§ **EXERCISE INSTRUCTIONS**:
Identify every line in the records below that contains the word "which", and copy each of those lines.

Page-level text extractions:

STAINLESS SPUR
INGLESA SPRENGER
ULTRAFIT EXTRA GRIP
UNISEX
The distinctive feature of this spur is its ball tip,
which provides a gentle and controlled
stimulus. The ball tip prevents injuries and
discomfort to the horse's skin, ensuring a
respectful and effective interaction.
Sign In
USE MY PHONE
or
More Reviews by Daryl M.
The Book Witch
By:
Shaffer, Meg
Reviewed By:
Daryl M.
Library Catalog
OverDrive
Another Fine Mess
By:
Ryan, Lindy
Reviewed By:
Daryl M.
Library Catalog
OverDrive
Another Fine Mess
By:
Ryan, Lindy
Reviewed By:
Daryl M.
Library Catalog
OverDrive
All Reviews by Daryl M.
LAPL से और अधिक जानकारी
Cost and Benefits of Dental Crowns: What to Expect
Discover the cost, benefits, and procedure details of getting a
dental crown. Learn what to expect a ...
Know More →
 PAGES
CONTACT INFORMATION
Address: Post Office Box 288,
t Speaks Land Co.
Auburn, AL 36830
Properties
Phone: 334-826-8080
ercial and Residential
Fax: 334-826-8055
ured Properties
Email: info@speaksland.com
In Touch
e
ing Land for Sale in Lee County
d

---

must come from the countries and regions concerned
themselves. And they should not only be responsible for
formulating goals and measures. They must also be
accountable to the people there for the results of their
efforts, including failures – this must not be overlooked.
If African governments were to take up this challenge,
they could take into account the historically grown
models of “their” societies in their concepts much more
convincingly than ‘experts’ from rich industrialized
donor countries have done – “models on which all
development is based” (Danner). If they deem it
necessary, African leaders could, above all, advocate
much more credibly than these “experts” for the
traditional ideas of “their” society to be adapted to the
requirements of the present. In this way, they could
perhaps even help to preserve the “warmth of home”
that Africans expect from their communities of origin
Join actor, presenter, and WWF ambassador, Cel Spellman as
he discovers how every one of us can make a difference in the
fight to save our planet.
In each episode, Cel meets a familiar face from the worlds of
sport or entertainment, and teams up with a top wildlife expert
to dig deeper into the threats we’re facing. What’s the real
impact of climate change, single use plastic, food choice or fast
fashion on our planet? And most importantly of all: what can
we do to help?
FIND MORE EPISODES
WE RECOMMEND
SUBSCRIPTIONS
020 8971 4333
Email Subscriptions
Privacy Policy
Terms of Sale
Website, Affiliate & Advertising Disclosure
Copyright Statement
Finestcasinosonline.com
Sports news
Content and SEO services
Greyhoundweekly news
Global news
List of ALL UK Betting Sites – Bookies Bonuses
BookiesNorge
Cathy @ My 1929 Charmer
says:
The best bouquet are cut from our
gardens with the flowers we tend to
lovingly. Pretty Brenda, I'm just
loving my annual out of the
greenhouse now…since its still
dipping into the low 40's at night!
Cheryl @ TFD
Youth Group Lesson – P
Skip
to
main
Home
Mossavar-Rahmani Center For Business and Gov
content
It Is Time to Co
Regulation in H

§ **EXERCISE OUTPUT**:
which provides a gentle and controlled
donor countries have done – “models on which all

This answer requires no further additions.